How Concierge Services Aim to Ease Stress Among Planners
In cities like Toronto, meeting planners are getting concierge-like service from host city representatives.
Meeting planners understand Murphy’s Law better than most: If something could go wrong, it will. The snafu-free conference is definitely the exception rather than the rule.
But conference planners are that rare breed that shine in a crisis. They are trained to fix problems big and small as attendees go about their conference lives, none the wiser that something isn’t going precisely—or at all—to plan.
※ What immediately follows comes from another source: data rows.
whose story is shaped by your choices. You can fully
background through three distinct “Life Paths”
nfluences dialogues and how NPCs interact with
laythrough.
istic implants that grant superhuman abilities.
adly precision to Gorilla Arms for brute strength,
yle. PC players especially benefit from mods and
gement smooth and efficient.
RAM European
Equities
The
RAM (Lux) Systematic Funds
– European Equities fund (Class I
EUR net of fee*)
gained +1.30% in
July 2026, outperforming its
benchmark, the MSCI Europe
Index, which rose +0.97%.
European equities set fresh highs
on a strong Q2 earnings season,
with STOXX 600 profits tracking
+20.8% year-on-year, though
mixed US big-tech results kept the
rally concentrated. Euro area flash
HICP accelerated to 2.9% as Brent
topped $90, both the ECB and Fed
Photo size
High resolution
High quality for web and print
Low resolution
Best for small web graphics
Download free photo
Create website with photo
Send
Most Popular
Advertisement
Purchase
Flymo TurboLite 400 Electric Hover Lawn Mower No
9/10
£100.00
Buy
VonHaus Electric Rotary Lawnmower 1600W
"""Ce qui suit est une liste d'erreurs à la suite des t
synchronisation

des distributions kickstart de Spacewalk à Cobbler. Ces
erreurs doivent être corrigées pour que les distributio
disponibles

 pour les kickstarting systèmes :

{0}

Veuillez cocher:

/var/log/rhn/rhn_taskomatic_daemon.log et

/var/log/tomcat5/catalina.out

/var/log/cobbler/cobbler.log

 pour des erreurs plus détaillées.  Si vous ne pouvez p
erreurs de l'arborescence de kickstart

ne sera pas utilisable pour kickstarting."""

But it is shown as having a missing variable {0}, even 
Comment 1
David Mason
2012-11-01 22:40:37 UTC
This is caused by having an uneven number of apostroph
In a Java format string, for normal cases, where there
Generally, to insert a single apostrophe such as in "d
Of course, turning lemons into lemonade is easier with help. That’s why savvy meeting planners are choosing their conference sites at least partially on the strong partnership they can form with the host city, which can help planners make the best decisions about venues, logistics, excursions, local experts and speakers, and much more.
Tuesday Johnson-MacDonald, president of TAP Resources and event manager for the World Indigenous Peoples Conference, likens putting on a conference to the saying, “It takes a village to raise a child.”
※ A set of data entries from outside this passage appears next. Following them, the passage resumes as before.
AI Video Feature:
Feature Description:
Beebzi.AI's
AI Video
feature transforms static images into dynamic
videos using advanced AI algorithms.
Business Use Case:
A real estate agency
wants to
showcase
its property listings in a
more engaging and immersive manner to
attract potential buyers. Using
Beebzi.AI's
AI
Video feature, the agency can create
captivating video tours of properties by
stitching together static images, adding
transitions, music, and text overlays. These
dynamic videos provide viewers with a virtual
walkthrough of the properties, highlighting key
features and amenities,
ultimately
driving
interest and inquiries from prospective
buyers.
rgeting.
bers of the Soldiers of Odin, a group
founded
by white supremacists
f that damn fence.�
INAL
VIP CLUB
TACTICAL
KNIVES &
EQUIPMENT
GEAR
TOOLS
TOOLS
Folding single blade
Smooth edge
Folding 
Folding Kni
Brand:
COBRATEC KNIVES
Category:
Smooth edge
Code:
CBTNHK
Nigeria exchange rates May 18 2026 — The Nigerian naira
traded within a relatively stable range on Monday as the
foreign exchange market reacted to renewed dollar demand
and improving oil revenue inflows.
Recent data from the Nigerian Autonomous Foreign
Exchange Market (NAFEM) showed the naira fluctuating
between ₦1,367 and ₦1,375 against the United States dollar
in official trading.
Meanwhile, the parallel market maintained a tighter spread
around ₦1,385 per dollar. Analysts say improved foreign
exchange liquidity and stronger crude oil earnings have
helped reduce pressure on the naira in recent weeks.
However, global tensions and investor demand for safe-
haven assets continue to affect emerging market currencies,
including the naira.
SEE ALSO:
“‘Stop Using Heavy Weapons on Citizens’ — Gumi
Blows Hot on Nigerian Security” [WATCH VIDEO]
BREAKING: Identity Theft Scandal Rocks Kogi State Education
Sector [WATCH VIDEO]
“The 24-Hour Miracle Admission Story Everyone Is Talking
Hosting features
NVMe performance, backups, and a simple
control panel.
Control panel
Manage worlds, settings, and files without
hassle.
“It takes a community of specialists to produce an experience,” she said. “I truly depend on my suppliers and CVB to partner with me, to be engaged and have a keen interest in making this the best experience possible.” She notes that this type of partnership doesn’t always happen, so it’s all the more helpful when it does.
How a City Can Help
Business Events Toronto, charged with attracting meetings of all sizes to the city provides an array of services to meeting planners, including year-prior support, a complimentary attendance-building toolkit, assistance with site selection, and the assignment of a client-services manager who will assist meeting planners every step of the way.
For example, the Toronto team helped Johnson-MacDonald with all kinds of research, which freed up time for other planning duties. After the research is done, “I get a list of resources from the team, allowing me to vet and select,” she said.
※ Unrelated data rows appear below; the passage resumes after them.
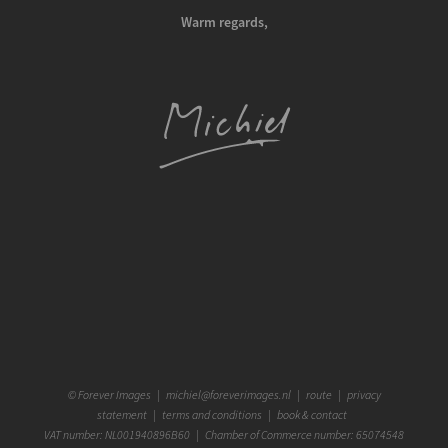
Warm regards,
©
Forever Images
|
michiel@foreverimages.nl
|
route
|
privacy
statement
|
terms and conditions
|
book & contact
VAT number: NL001940896B60 | Chamber of Commerce number: 65074548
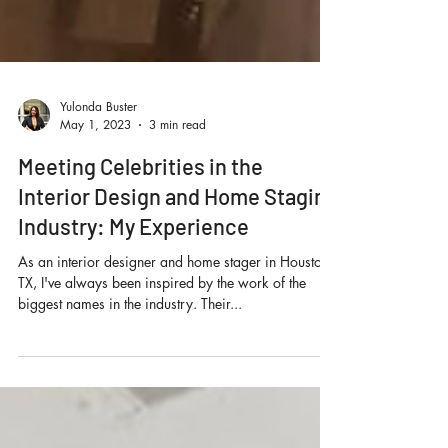
Yulonda Buster
May 1, 2023
3 min read
Meeting Celebrities in the
Interior Design and Home Staging
Industry: My Experience
As an interior designer and home stager in Houston,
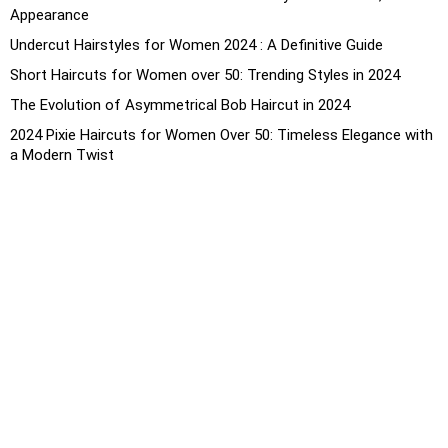
Appearance
Undercut Hairstyles for Women 2024 : A Definitive Guide
Short Haircuts for Women over 50: Trending Styles in 2024
The Evolution of Asymmetrical Bob Haircut in 2024
2024 Pixie Haircuts for Women Over 50: Timeless Elegance with
a Modern Twist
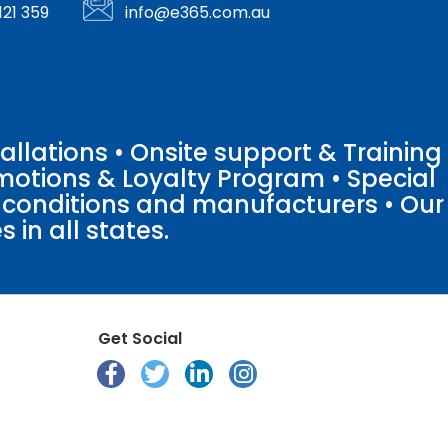
121 359
info@e365.com.au
llations • Onsite support & Training
motions & Loyalty Program • Special
o conditions and manufacturers • Our
 in all states.
Get Social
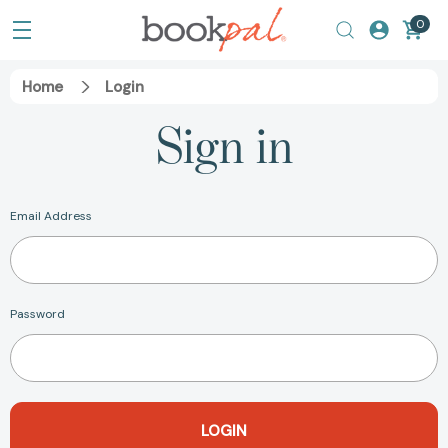
0
Home
Login
Sign in
Email Address
Password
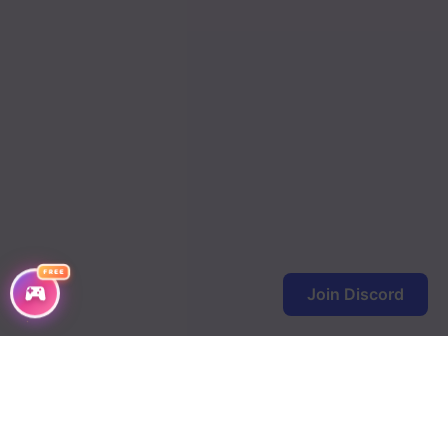
FREE
Join Discord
In addition, the Business Events Toronto team “has helped us get letters of support from politicians to welcome our delegates,” said Johnson-MacDonald. “They’ve also helped us enhance our profile within the city, referred us to various suppliers and have helped me source unique suppliers.”
Meeting planners also can benefit from getting help with the less glamorous—but no less critical—parts of a conference. Johnson-MacDonald has partnered with Toronto’s speakers bureaus, as well as audio visual, décor and transportation companies. “When I’m in need of specialized support, I’ve also partnered with local event planners through the Canadian Society of Professional Event Planners,” she said.
This might help explain why Toronto is the top Canadian domestic business-travel destination and the most popular choice for U.S.-based association meetings outside U.S. borders. “We’re committed to developing meaningful partnerships and innovative attendance-building resources,” said Tara Gordon, vice president for Business Events Toronto.
True partners are there when you need them most. Just before Johnson-MacDonald’s event in Toronto, unprecedented rainfall hammered Toronto Island, the location of the opening ceremonies. She needed a new venue for more than 3,000 international delegates.
The Business Events Toronto team mobilized quickly. “[They] helped us not only identify other venues large enough for our group, but also within the parameters of our programming,” Johnson-MacDonald said. “Their team arranged and accompanied us on the emergency site visits we needed.”
The Business Events Toronto staff members had been participating in her team planning meetings, and this inside knowledge allowed the team to quickly find a new venue and handle many of the logistics of making the switch.
It was critical that the Toronto team was there for Johnson-MacDonald in her time of crisis, but team members have been her partners over the long haul.
“What I truly appreciate about my partnership with Business Events Toronto is they come fully to the table,” Johnson-MacDonald said. “They are aware of what we are working toward and oftentimes they bring insight and knowledge about the city that we might have overlooked or were not aware of.”